[Record extracts]
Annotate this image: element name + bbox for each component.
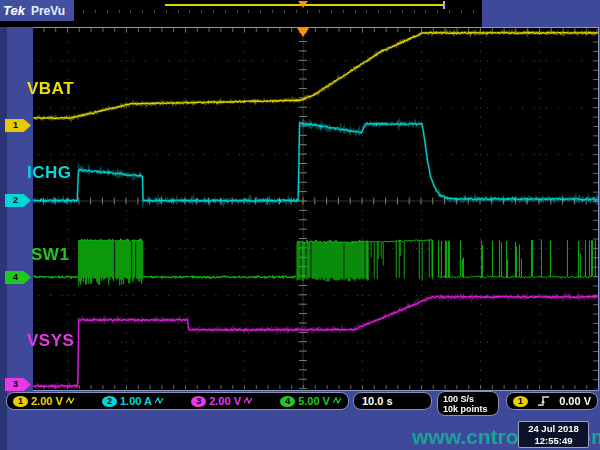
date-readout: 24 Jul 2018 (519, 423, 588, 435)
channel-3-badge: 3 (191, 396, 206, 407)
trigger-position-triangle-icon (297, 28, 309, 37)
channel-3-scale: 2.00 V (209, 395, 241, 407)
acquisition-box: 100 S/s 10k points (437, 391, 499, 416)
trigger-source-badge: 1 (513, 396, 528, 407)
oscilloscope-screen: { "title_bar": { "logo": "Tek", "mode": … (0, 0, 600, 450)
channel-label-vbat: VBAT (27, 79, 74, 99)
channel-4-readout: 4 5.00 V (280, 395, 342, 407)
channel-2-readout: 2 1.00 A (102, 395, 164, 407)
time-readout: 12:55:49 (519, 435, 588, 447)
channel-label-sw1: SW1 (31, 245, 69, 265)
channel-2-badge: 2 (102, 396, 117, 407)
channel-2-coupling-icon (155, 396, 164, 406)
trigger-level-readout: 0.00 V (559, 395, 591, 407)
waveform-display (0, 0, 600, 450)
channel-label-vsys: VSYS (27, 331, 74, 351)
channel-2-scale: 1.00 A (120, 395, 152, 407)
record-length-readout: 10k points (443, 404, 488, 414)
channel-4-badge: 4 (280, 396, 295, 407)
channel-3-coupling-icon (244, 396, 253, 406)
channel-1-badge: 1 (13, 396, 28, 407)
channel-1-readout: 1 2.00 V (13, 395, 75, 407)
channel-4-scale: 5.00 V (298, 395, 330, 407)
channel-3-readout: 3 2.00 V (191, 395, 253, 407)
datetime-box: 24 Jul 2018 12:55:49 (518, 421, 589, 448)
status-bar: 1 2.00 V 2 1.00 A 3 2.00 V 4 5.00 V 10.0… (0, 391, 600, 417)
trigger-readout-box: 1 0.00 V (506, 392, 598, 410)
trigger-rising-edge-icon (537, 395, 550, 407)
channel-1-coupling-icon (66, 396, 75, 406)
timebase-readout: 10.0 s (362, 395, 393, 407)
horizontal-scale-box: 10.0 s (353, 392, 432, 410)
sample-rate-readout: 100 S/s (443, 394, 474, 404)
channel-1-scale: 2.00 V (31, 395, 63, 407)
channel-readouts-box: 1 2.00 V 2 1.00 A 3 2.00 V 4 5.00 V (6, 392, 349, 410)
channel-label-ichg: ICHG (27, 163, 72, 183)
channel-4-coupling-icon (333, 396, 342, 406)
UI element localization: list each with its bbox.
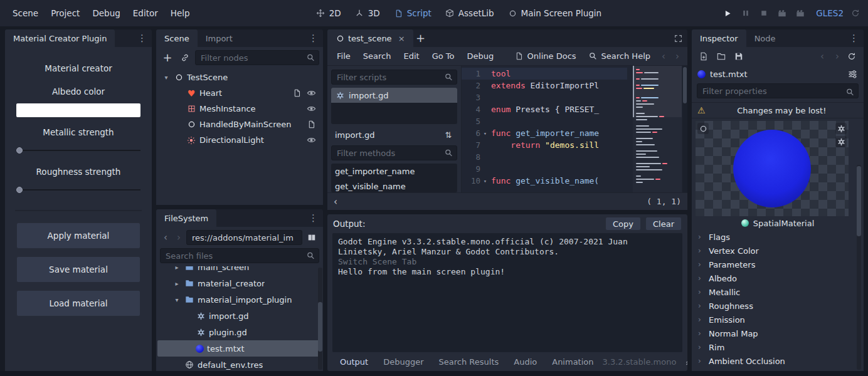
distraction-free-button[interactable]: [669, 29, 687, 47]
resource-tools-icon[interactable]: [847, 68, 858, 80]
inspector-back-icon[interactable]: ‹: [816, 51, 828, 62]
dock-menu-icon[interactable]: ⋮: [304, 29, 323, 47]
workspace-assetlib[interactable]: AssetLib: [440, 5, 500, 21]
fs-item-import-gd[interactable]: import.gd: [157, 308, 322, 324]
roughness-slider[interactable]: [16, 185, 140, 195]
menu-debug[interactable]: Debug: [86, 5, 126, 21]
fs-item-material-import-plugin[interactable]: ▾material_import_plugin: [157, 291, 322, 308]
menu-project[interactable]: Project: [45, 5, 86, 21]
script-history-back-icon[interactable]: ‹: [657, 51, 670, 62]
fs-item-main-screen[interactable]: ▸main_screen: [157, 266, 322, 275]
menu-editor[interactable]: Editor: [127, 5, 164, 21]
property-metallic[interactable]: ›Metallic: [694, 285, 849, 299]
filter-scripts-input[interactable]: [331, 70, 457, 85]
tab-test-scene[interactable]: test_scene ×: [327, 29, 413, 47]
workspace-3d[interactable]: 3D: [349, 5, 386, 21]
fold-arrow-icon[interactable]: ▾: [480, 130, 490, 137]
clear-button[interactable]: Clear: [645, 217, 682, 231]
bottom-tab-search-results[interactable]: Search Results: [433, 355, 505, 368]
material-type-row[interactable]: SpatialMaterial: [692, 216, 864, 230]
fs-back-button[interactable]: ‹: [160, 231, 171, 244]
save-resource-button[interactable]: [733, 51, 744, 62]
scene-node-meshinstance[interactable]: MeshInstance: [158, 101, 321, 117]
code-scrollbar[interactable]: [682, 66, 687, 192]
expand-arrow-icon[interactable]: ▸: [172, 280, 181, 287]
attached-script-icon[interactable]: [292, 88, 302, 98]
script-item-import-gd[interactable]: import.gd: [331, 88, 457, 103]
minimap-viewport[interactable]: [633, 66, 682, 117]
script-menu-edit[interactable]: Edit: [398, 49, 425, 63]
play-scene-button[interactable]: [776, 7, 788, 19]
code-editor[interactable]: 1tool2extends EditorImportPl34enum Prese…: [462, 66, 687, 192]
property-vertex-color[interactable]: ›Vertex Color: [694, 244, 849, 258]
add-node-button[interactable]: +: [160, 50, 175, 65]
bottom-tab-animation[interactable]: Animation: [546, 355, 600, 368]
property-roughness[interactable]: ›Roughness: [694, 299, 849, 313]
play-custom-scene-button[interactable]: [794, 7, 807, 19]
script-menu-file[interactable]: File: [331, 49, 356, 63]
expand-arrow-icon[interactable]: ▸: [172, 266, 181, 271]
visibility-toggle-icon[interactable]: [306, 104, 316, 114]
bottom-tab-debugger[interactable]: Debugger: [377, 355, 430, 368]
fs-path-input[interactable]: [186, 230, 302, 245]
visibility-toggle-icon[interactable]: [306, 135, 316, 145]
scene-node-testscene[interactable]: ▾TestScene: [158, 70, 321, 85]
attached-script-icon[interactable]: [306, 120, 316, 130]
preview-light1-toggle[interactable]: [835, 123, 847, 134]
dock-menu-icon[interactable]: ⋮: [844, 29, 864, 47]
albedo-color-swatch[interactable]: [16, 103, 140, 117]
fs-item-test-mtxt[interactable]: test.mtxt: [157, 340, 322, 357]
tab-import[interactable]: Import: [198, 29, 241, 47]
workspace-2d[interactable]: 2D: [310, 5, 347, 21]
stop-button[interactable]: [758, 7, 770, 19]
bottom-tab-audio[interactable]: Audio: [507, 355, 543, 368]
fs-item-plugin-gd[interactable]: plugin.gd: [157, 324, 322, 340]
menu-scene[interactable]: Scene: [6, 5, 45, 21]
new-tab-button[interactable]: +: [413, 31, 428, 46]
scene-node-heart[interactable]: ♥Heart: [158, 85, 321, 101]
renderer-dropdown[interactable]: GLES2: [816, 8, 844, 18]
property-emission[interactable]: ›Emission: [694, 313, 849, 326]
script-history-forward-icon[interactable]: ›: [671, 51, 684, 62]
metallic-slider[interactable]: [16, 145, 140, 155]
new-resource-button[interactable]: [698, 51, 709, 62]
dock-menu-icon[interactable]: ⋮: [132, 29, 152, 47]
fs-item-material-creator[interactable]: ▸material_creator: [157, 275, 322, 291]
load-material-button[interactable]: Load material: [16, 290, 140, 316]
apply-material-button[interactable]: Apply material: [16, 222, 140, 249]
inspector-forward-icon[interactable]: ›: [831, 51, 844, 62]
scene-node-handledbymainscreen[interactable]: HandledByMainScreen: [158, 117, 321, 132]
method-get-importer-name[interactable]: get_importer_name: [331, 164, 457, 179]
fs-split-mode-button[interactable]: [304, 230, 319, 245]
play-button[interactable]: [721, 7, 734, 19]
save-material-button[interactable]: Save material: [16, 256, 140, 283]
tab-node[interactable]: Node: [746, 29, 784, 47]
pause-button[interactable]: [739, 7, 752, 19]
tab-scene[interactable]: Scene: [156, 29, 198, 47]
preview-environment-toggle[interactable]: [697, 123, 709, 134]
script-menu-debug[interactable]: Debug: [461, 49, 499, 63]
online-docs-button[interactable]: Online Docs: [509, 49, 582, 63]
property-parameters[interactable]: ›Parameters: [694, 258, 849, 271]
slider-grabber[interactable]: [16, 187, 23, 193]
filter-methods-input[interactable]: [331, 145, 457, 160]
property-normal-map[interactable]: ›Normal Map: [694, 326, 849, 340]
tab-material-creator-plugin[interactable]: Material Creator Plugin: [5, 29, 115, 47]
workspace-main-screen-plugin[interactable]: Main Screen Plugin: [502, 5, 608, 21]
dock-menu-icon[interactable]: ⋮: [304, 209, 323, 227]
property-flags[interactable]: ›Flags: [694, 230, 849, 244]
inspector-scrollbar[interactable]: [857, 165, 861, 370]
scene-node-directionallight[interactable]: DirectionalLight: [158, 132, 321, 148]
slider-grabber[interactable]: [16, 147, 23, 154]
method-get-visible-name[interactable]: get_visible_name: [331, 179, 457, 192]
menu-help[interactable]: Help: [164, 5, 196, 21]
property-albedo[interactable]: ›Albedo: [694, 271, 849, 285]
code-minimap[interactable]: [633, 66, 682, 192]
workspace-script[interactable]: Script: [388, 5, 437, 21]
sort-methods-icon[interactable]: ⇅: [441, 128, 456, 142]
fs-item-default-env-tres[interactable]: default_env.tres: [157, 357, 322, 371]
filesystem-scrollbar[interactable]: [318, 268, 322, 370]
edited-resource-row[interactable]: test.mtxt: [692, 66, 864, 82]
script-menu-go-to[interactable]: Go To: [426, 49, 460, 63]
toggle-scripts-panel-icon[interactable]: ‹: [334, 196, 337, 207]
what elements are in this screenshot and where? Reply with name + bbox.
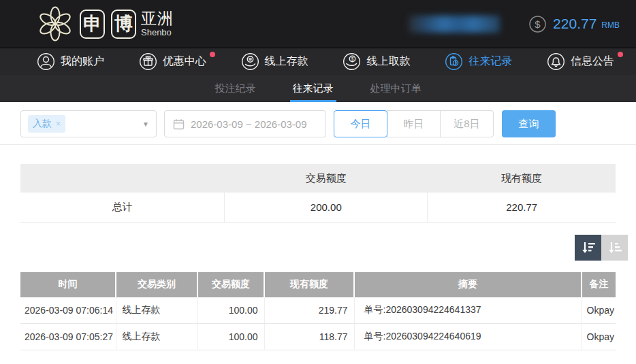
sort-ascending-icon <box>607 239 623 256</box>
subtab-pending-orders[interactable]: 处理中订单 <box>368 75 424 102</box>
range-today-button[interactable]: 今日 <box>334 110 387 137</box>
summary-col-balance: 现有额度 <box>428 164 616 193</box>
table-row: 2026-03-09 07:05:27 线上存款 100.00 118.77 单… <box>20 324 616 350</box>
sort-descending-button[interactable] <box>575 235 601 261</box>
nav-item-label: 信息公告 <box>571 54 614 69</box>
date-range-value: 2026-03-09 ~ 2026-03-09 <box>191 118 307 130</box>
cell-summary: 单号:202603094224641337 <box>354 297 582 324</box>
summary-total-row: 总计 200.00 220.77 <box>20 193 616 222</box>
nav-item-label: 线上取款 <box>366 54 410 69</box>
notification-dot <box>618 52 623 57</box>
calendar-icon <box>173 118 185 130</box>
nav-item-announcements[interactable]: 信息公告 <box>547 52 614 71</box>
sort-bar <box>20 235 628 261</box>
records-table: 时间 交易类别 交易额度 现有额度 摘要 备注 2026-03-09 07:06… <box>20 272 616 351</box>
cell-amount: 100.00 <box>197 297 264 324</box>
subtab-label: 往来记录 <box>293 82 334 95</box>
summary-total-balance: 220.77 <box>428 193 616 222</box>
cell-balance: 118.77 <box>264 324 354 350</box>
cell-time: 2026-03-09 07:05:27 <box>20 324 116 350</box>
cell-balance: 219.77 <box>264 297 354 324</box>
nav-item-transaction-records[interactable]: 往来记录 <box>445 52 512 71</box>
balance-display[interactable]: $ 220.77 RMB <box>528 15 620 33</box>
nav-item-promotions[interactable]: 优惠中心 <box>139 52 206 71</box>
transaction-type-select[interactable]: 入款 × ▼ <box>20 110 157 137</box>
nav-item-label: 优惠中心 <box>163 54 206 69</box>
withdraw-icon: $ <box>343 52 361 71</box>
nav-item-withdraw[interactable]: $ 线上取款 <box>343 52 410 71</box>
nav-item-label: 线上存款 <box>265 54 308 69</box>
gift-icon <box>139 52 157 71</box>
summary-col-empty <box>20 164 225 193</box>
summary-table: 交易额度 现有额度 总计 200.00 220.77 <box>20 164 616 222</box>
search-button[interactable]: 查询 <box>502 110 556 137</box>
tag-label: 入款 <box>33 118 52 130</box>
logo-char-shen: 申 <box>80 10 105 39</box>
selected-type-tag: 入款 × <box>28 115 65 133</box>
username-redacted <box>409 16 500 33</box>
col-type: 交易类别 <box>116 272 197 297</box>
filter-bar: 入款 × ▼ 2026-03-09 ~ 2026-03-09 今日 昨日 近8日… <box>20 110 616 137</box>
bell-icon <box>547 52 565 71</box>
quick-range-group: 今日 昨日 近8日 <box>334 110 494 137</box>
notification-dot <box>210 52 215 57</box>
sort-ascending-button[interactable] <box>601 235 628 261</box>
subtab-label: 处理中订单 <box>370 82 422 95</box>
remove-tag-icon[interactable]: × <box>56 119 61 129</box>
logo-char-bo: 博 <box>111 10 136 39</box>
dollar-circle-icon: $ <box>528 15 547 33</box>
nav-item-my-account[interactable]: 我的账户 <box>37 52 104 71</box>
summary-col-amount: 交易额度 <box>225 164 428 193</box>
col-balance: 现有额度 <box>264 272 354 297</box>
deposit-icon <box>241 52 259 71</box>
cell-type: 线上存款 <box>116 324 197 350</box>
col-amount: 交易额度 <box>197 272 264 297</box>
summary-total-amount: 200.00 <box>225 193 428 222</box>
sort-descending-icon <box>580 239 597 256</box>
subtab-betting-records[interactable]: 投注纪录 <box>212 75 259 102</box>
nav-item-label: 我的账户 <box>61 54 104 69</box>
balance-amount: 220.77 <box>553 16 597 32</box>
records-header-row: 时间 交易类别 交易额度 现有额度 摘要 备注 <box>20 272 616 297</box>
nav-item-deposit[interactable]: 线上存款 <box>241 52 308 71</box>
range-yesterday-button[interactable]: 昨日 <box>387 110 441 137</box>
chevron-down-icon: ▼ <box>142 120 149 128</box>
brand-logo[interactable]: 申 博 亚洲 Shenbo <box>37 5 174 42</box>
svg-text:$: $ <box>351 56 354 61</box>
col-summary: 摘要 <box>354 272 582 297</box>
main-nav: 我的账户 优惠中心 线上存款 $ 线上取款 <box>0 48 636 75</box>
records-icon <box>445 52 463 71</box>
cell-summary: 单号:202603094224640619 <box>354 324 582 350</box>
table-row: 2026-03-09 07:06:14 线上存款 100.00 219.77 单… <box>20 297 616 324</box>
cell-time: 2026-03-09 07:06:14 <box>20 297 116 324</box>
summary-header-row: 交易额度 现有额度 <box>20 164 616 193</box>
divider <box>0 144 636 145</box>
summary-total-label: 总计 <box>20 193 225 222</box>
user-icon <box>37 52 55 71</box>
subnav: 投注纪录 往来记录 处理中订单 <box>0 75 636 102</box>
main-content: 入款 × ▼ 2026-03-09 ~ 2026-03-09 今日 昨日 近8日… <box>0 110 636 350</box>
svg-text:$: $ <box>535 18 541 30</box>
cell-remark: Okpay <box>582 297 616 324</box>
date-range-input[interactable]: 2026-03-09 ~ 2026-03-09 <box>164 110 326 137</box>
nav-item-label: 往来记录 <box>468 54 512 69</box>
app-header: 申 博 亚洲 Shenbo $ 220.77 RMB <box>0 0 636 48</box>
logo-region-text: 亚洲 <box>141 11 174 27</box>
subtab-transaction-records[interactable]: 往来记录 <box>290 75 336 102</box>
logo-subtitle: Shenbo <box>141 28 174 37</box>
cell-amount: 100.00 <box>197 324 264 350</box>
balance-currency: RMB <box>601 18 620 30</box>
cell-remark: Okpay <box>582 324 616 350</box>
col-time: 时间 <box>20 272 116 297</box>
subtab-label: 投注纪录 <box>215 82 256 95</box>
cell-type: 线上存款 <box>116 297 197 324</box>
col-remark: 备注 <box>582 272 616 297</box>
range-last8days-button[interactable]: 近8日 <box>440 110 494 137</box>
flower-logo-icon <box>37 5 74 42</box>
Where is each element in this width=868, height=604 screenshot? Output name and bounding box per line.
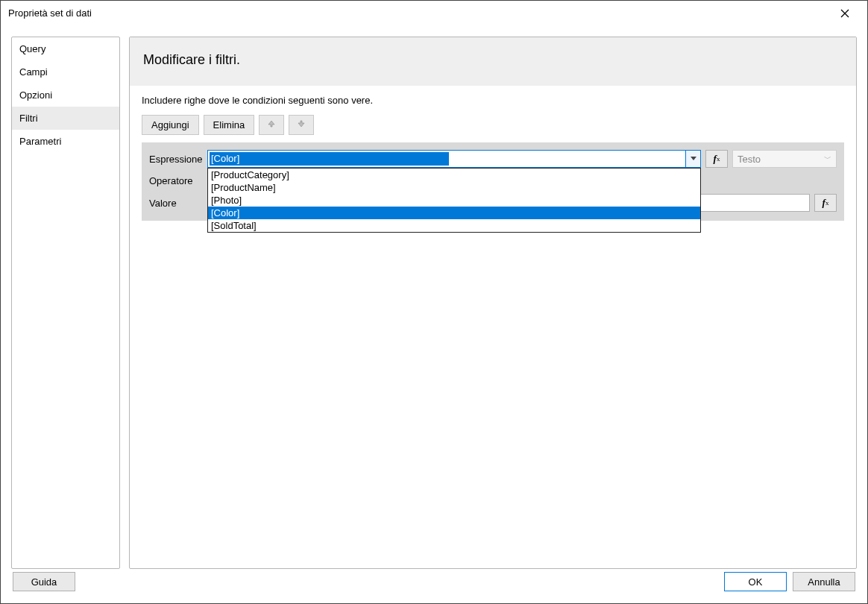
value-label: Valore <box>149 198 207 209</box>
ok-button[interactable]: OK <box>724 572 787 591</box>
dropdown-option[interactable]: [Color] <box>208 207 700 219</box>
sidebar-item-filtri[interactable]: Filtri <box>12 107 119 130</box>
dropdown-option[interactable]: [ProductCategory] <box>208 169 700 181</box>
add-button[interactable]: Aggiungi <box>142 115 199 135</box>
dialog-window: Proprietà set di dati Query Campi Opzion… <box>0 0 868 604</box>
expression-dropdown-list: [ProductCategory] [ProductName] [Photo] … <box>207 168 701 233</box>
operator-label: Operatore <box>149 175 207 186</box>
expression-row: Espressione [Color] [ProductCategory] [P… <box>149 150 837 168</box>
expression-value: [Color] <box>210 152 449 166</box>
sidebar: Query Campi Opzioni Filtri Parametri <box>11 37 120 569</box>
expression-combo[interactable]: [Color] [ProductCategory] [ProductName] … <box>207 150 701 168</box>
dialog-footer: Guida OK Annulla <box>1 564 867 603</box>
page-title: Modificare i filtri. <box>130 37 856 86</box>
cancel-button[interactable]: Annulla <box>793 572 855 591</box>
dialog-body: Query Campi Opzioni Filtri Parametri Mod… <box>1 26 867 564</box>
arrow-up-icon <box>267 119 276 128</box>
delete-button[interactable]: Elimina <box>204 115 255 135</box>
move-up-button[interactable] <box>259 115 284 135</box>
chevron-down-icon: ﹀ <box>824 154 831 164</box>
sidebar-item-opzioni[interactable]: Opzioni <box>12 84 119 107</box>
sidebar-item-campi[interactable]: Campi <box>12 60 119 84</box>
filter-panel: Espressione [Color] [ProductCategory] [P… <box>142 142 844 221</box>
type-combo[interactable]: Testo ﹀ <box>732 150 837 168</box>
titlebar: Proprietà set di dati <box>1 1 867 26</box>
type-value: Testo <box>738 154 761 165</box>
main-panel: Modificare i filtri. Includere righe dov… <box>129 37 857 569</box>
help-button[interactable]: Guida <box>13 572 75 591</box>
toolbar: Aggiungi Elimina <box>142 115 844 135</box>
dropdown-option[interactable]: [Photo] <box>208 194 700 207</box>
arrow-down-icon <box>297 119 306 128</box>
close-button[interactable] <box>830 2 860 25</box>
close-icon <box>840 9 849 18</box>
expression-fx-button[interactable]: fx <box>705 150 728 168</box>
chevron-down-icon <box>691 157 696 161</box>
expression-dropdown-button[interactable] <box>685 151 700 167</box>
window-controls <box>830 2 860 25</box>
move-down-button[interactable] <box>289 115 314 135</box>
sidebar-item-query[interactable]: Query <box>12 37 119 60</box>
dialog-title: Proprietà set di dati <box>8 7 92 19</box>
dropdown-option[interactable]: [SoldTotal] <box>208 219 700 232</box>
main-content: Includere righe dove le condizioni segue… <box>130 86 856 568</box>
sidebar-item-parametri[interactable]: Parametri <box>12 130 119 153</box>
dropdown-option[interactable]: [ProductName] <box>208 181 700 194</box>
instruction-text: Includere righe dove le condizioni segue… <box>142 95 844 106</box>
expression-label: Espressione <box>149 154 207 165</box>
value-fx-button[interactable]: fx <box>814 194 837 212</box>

[Your assignment]
Every line of the material that includes the word "coupling" needs to be copied.

[Written response]
channel-2-coupling-icon (155, 396, 164, 406)
channel-3-coupling-icon (244, 396, 253, 406)
channel-1-coupling-icon (66, 396, 75, 406)
channel-4-coupling-icon (333, 396, 342, 406)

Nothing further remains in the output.